Robert Clergerie : Nous avons redonné à la marque une image jeune ! Nous devons séduire les jeunes générations. Il nous faut surtout prendre garde au phénomène rétroviseur et au produit qui vieillit avec la clientèle. Ce qui fait le succès d'une collection fera sa mort. En mode, il faut tuer ce qu'on a adoré et une bonne collection doit tuer la précédente.
Vous devez savoir anticiper les envies de vos clientes ?
Oui, et les femmes sont totalement irrationnelles, ce qui les rend intéressantes ! Notre métier est comme une infusion faite de films, d'émissions de TV, de pubs... à l'écoute de l'air du temps et de ses intuitions. On n'impose plus les tendances comme le faisait un Paul Poiret ou un Christian Dior, avec le New Look, ex-abrupto. La création d'aujourd'hui repose sur le passé, mais la mode est étroitement liée à l'évolution de la société.
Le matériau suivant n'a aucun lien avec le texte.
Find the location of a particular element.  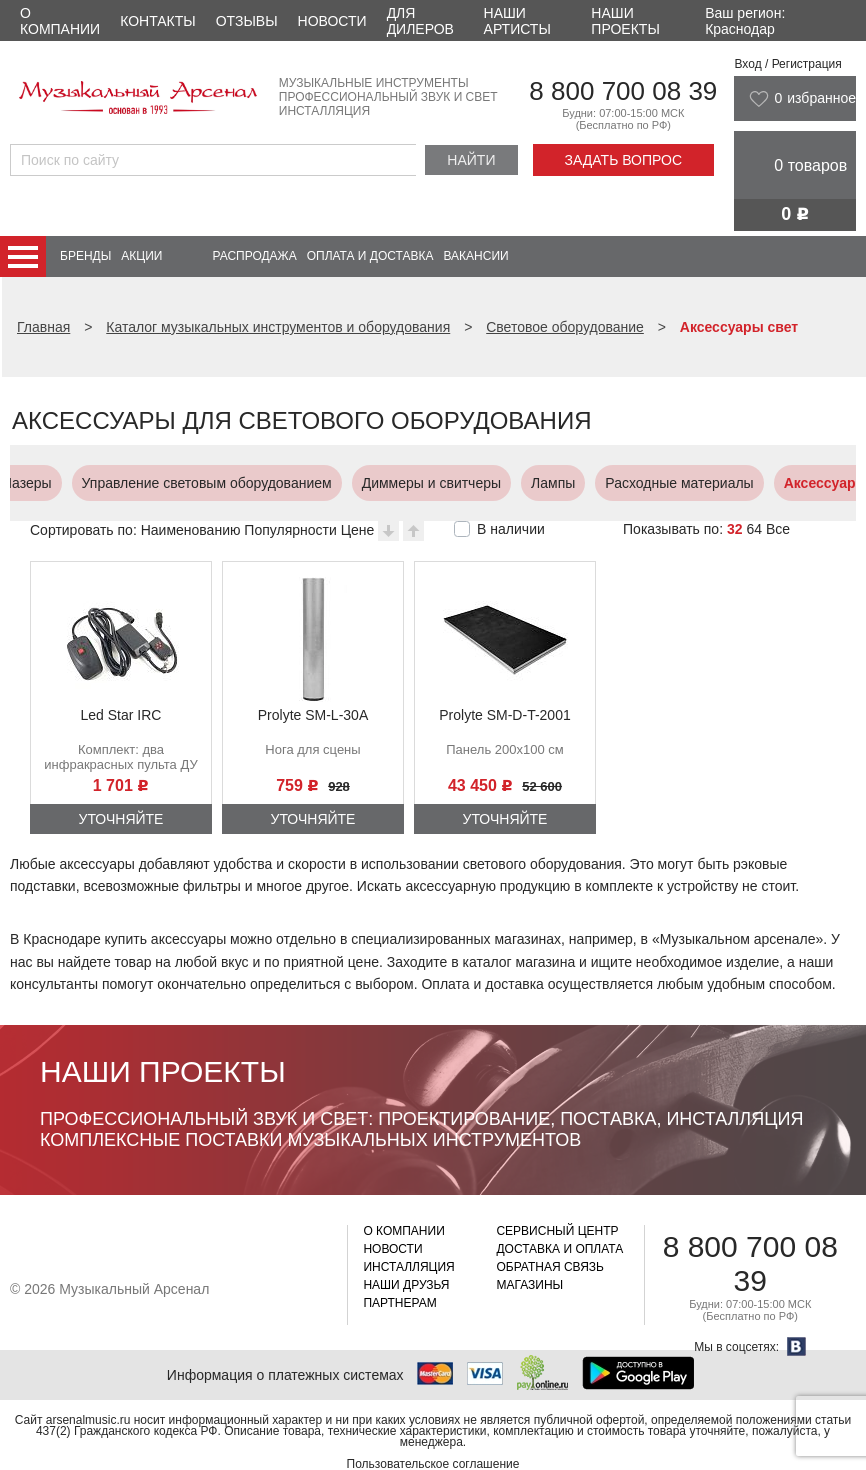 Для дилеров is located at coordinates (420, 21).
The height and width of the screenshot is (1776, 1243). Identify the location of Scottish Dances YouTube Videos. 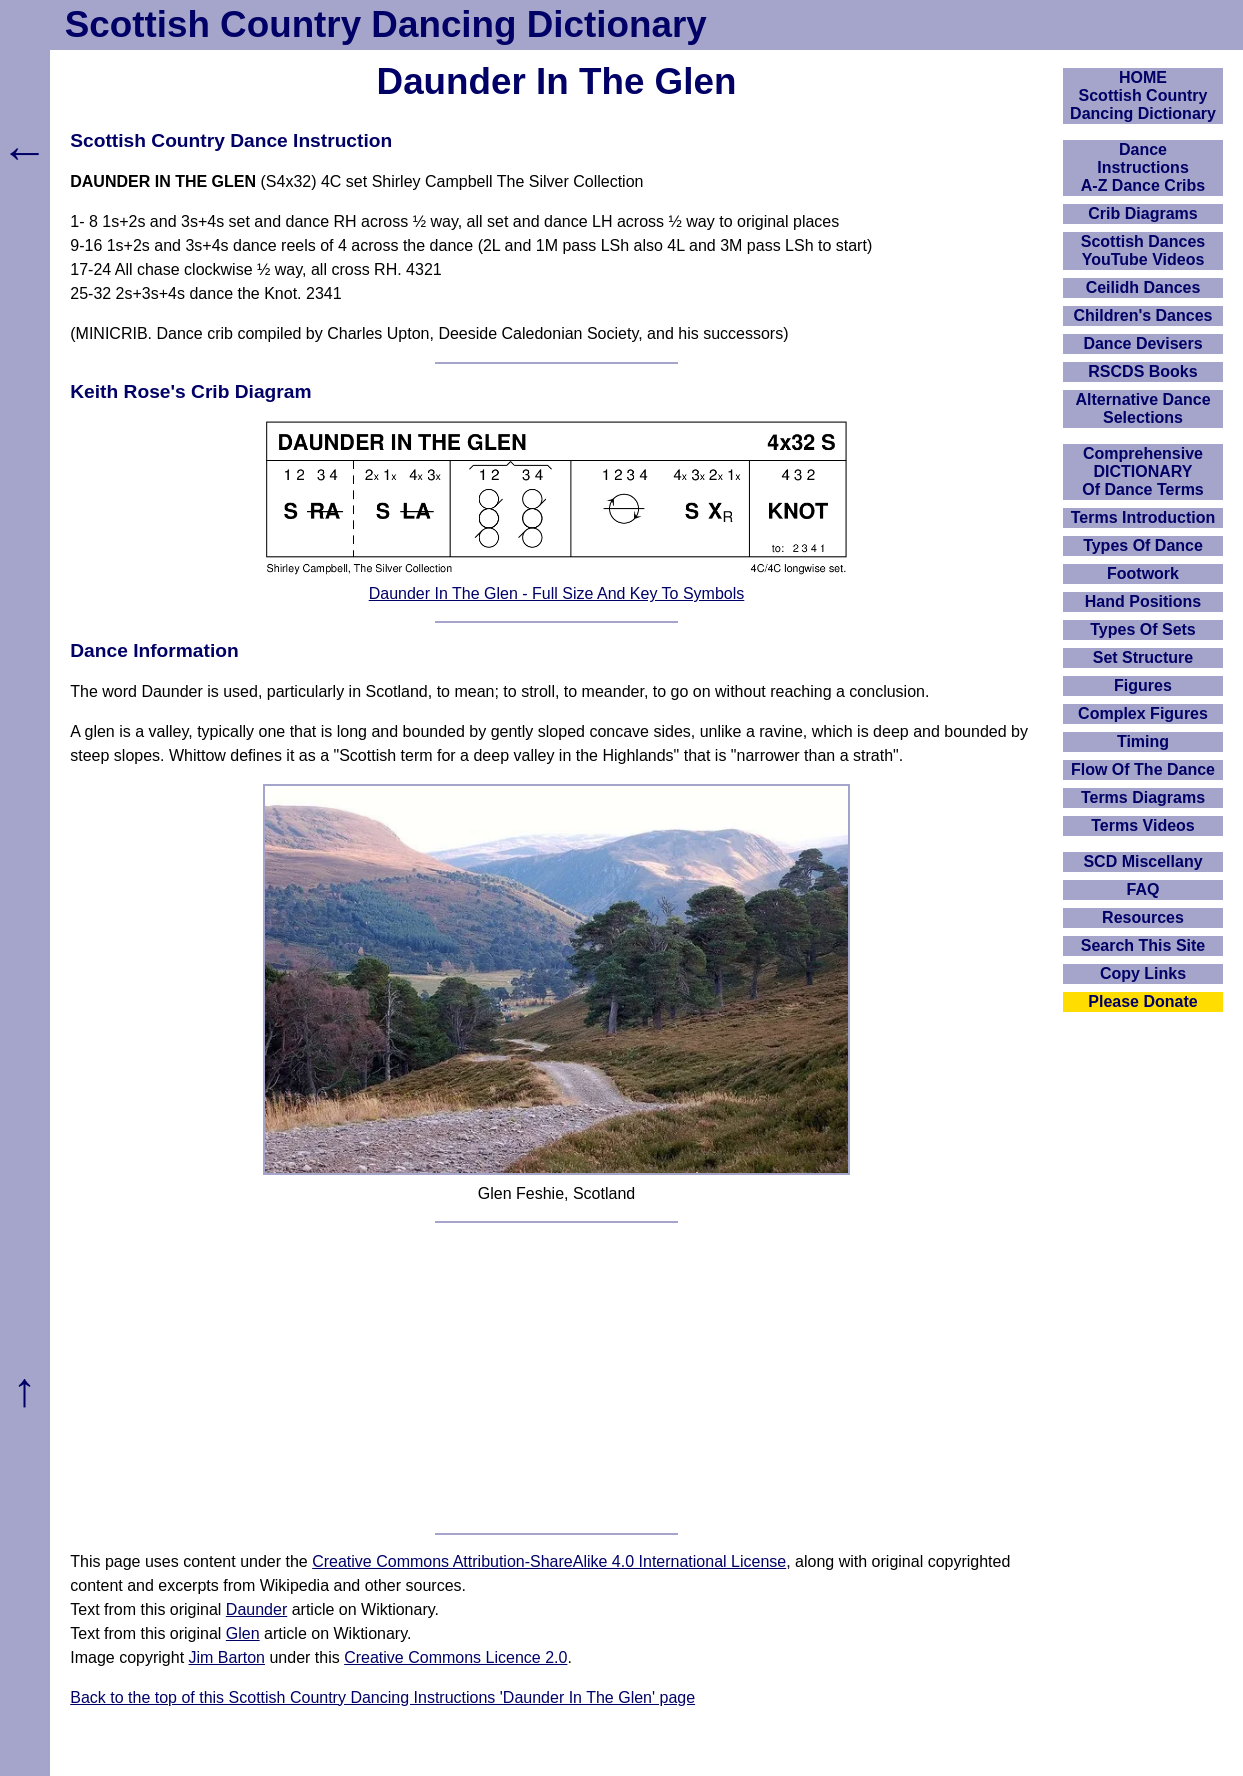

Fort du succès de la sandale Arco, lancée en 1991 et rééditée pour l'été 2010, envisagez-vous de nouvelles rééditions ?
Non. Ces rééditions, c'était un clin d'oeil, pour nos 30 ans. La mode revient sur ses pas, mais ne repasse pas par le même chemin. Il faut vivre dans son siècle, avec les influences de son époque. Regardez, dans le cinéma, c'est frappant : les films en costumes, avec Gérard Philippe ou Jean Marais sont malgré tout marqués par leur temps. Le film Marie Antoinette, de Sofia Coppola, porte ainsi les influences de nos années 2000.
Sur quelle collection travaillez-vous actuellement ?
La collection de l'été 2010 est en boutique, celle de l'hiver 2010/11 est actuellement vendue aux détaillants et nous élaborons à Romans la collection de l'été 2011.
Quelles sont les prochaines tendances chez Clergerie ?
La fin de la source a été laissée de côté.